▸ **What you should do**
Should the entries contain pictures, leave them out and return exactly the lines from the first through the line holding "SE, Australia branch (ABN 36 083".

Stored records
•••
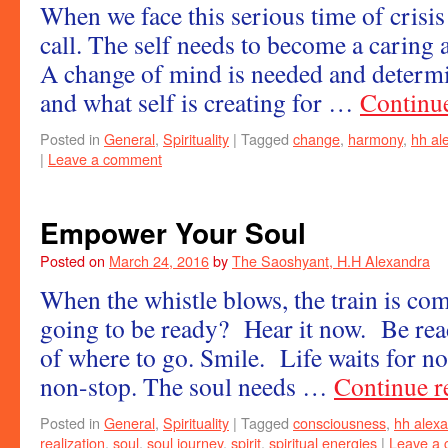
When we face this serious time of crisis
call. The self needs to become a caring
A change of mind is needed and determin
and what self is creating for …
Continu
Posted in
General
,
Spirituality
|
Tagged
change
,
harmony
,
hh al
|
Leave a comment
Empower Your Soul
Posted on
March 24, 2016
by
The Saoshyant, H.H Alexandra
When the whistle blows, the train is co
going to be ready? Hear it now. Be read
of where to go. Smile. Life waits for no
non-stop. The soul needs …
Continue 
Posted in
General
,
Spirituality
|
Tagged
consciousness
,
hh alex
realization
,
soul
,
soul journey
,
spirit
,
spiritual energies
|
Leave a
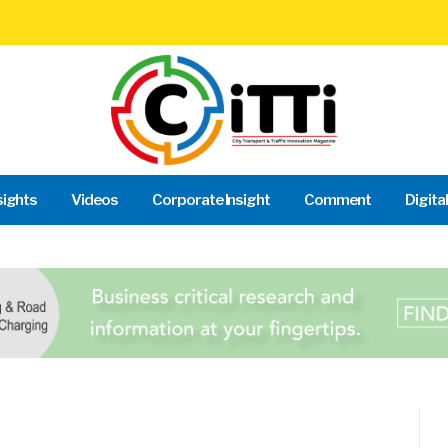
sights
Videos
Corporate Insight
Comment
Digita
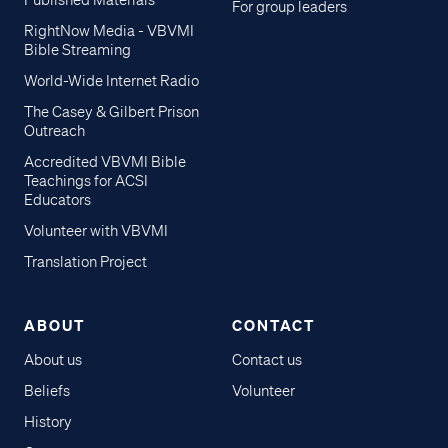
Published Materials
For group leaders
RightNow Media - VBVMI
Bible Streaming
World-Wide Internet Radio
The Casey & Gilbert Prison
Outreach
Accredited VBVMI Bible
Teachings for ACSI
Educators
Volunteer with VBVMI
Translation Project
ABOUT
CONTACT
About us
Contact us
Beliefs
Volunteer
History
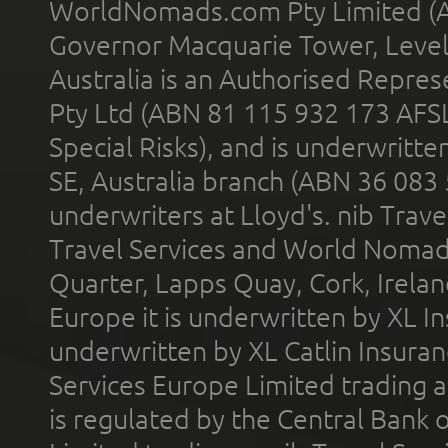
WorldNomads.com Pty Limited (A
Governor Macquarie Tower, Level 
Australia is an Authorised Represe
Pty Ltd (ABN 81 115 932 173 AFS
Special Risks), and is underwritt
SE, Australia branch (ABN 36 083
underwriters at Lloyd's. nib Trave
Travel Services and World Nomads 
Quarter, Lapps Quay, Cork, Irelan
Europe it is underwritten by XL In
underwritten by XL Catlin Insura
Services Europe Limited trading 
is regulated by the Central Bank o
•••
▸ **Reply**
When we face this serious time of crisis
call. The self needs to become a caring
A change of mind is needed and determin
and what self is creating for …
Continu
Posted in
General
,
Spirituality
|
Tagged
change
,
harmony
,
hh al
|
Leave a comment
Empower Your Soul
Posted on
March 24, 2016
by
The Saoshyant, H.H Alexandra
When the whistle blows, the train is co
going to be ready? Hear it now. Be read
of where to go. Smile. Life waits for no
non-stop. The soul needs …
Continue 
Posted in
General
,
Spirituality
|
Tagged
consciousness
,
hh alex
realization
,
soul
,
soul journey
,
spirit
,
spiritual energies
|
Leave a
sights
Videos
Corporate Insight
Comment
Digita
Published Materials
For group leaders
RightNow Media - VBVMI
Bible Streaming
World-Wide Internet Radio
The Casey & Gilbert Prison
Outreach
Accredited VBVMI Bible
Teachings for ACSI
Educators
Volunteer with VBVMI
Translation Project
ABOUT
CONTACT
About us
Contact us
Beliefs
Volunteer
History
WorldNomads.com Pty Limited (A
Governor Macquarie Tower, Level 
Australia is an Authorised Represe
Pty Ltd (ABN 81 115 932 173 AFS
Special Risks), and is underwritt
SE, Australia branch (ABN 36 083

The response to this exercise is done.